--- AIM OF THE TASK ---
The expected copy holds every entry exactly and none of the pictures.

*****

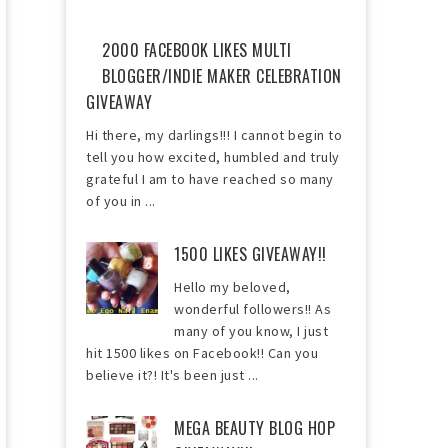
2000 FACEBOOK LIKES MULTI
BLOGGER/INDIE MAKER CELEBRATION
GIVEAWAY
Hi there, my darlings!!! I cannot begin to
tell you how excited, humbled and truly
grateful I am to have reached so many
of you in ...
1500 LIKES GIVEAWAY!!
Hello my beloved,
wonderful followers!! As
many of you know, I just
hit 1500 likes on Facebook!! Can you
believe it?! It's been just ...
MEGA BEAUTY BLOG HOP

*****

--- EXERCISE SOLUTION ---
2000 FACEBOOK LIKES MULTI
BLOGGER/INDIE MAKER CELEBRATION
GIVEAWAY
Hi there, my darlings!!! I cannot begin to
tell you how excited, humbled and truly
grateful I am to have reached so many
of you in ...
1500 LIKES GIVEAWAY!!
Hello my beloved,
wonderful followers!! As
many of you know, I just
hit 1500 likes on Facebook!! Can you
believe it?! It's been just ...
MEGA BEAUTY BLOG HOP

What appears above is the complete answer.